The Swindon Starlings   Leave a comment

I noticed them before we moved house in January, the thick flocks of birds flying their synchronized and psychedelic patterns in the dusk sky.  I thought it was neat, but apparently it is also unusual for it to last so long or with such large aggregations of birds.  The Beeb (and other news distributors) have taken notice and their stories are worth a look for photos of the beautiful aerobatic patterns.  I noticed patterns, too, on my way to the butcher:

north swindon starling shit

The News of the Week Ending 10 March 2013   Leave a comment

There was little exercise and fuck-all going out for anything aside from bare necessities this week as fever, aches, and blinding congestive pressure took hold.  To have something new for the blog this week, I did what I always do when ill…I scanned the news.  Here are some highlights from the week.
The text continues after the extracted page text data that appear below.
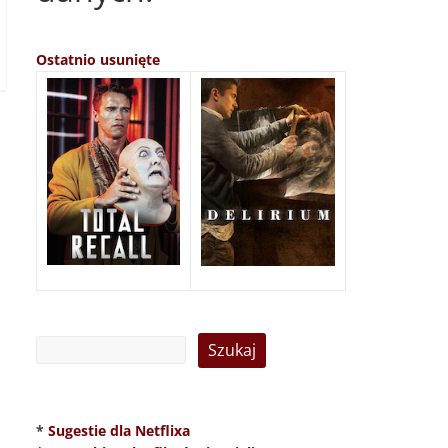
Ostatnio usunięte
*
Sugestie dla Netflixa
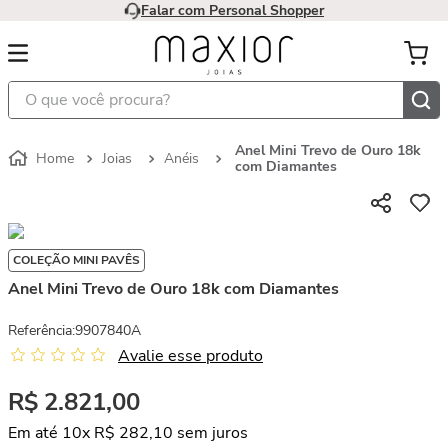
Falar com Personal Shopper
O que você procura?
Anel Mini Trevo de Ouro 18k
Joias
Anéis
com Diamantes
COLEÇÃO MINI PAVÊS
Anel Mini Trevo de Ouro 18k com Diamantes
Referência
:
9907840A
Avalie esse produto
R$
2
.
821
,
00
Em até
10
x
R$
282
,
10
sem juros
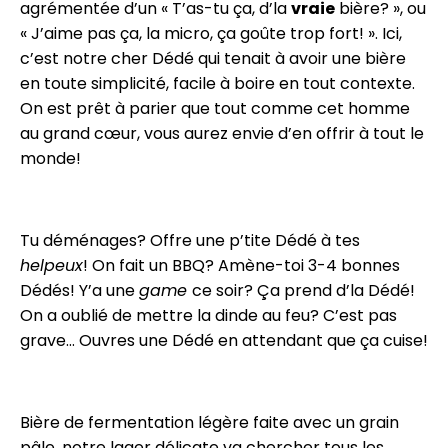
agrémentée d’un « T’as-tu ça, d’la
vraie
bière? », ou
« J’aime pas ça, la micro, ça goûte trop fort! ». Ici,
c’est notre cher Dédé qui tenait à avoir une bière
en toute simplicité, facile à boire en tout contexte.
On est prêt à parier que tout comme cet homme
au grand cœur, vous aurez envie d’en offrir à tout le
monde!
Tu déménages? Offre une p’tite Dédé à tes
helpeux
! On fait un BBQ? Amène-toi 3-4 bonnes
Dédés! Y’a une
game
ce soir? Ça prend d’la Dédé!
On a oublié de mettre la dinde au feu? C’est pas
grave… Ouvres une Dédé en attendant que ça cuise!
Bière de fermentation légère faite avec un grain
pâle, notre lager délicate va chercher tous les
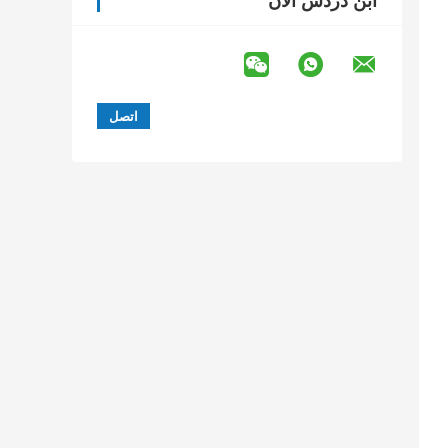
ابن دردش الآن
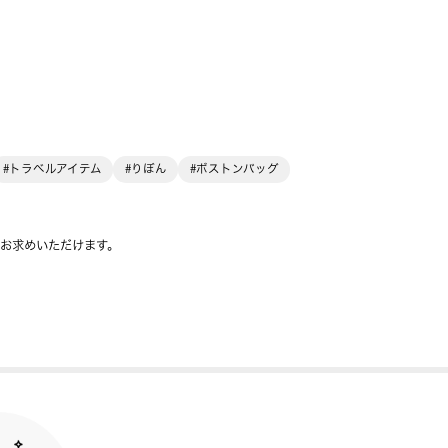
#トラベルアイテム
#りぼん
#ボストンバッグ
をお求めいただけます。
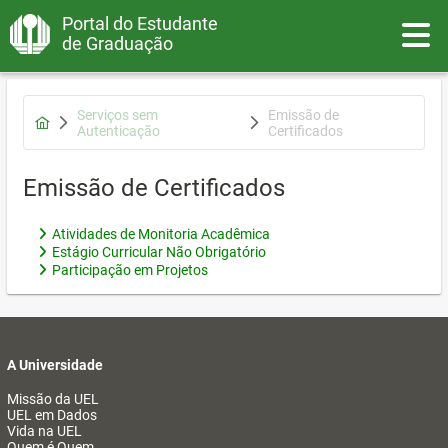
Portal do Estudante
Toggle
de Graduação
Serviços sem
Emissão de
Autenticação
Certificados
Emissão de Certificados
Atividades de Monitoria Acadêmica
Estágio Curricular Não Obrigatório
Participação em Projetos
A Universidade
Missão da UEL
UEL em Dados
Vida na UEL
Quem é Quem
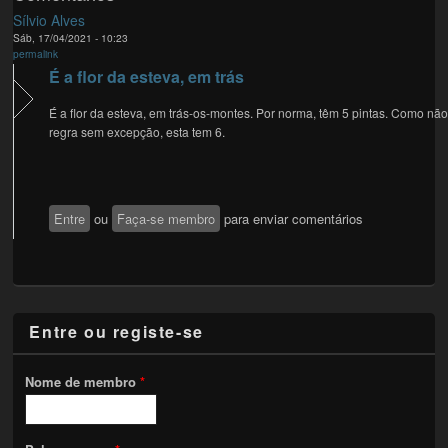
Sílvio Alves
Sáb, 17/04/2021 - 10:23
permalink
É a flor da esteva, em trás
É a flor da esteva, em trás-os-montes. Por norma, têm 5 pintas. Como nã
regra sem excepção, esta tem 6.
Entre
ou
Faça-se membro
para enviar comentários
Entre ou registe-se
Nome de membro
*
Dogs And Owners Gather For 2013 Crufts Dog Show

The Crufts Dog Show started this week and will continue for much of the next 8 months.  I used to think that the BBC should dedicate a channel exclusively to darts, snooker, and Crufts but a friend pointed out that they already have one called BBC 2.  It is interesting to see the odd breeds that have developed over the years, though.

Venezuela Election

Rest in peace, brother Chavez.

Once, me and Hugo were out drinking and, boy, could he put it away!  I overdid it and puked all over myself, covering my shirt in filth.  ”What am I going to tell Jackie?  She hates when I embarrass myself in front of heads-of-state.”

Thinking quickly, Hugo stuffed a 20 peso note in my shirt pocket: “tell her a guy at the bar did this and gave you the note to pay for the cleaning.”
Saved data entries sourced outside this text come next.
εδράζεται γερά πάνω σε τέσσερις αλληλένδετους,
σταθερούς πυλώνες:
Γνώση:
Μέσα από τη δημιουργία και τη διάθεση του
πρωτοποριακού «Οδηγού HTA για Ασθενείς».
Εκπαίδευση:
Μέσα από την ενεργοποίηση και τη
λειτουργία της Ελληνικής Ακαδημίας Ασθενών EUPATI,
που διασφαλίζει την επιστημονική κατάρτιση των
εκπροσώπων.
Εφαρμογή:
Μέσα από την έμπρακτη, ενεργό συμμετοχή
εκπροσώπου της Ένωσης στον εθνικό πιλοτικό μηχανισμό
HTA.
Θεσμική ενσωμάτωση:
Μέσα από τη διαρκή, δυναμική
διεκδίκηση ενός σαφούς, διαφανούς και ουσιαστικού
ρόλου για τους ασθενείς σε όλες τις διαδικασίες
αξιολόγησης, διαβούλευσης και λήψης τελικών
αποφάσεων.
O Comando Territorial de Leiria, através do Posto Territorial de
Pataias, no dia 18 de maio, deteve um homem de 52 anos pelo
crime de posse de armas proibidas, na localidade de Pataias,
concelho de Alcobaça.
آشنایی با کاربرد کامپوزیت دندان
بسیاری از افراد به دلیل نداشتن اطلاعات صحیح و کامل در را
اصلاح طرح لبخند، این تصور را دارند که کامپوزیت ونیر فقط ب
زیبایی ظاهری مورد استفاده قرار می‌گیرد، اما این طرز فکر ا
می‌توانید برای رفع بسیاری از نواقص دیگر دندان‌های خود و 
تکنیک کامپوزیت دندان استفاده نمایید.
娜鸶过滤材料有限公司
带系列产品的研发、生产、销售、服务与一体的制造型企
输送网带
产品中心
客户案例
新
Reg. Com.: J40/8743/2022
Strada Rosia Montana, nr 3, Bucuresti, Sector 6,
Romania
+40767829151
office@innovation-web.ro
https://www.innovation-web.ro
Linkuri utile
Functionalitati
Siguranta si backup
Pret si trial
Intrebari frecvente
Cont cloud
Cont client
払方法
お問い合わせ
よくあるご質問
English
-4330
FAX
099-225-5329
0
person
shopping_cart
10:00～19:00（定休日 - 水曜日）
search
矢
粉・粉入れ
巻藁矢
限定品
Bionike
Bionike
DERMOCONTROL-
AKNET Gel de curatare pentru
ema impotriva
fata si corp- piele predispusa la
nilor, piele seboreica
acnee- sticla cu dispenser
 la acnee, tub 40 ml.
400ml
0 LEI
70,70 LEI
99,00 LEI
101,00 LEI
I got back to the hacienda and she hit the roof and I told her Hugo’s story at which point she calmed right down–Hugo was a genius of crisis control.

Then, Jackie said, “hey, Bun…why are there TWO twenties in your shirt?”

“Oh, that other one is from the guy that shit in my pants.”

NK boy band

North Korea severed musical relations with Seoul during the week.  Here we see evidence of Pyongyang’s development of prohibited Boy Band Technology.  Worrying though this may be, few experts believe that this is Da Bomb.

Four years in England   Leave a comment

res permit front

So, four years now (or, rather, next week it will be…here’s the annual reports for years Three, Two, and One for historical perspective).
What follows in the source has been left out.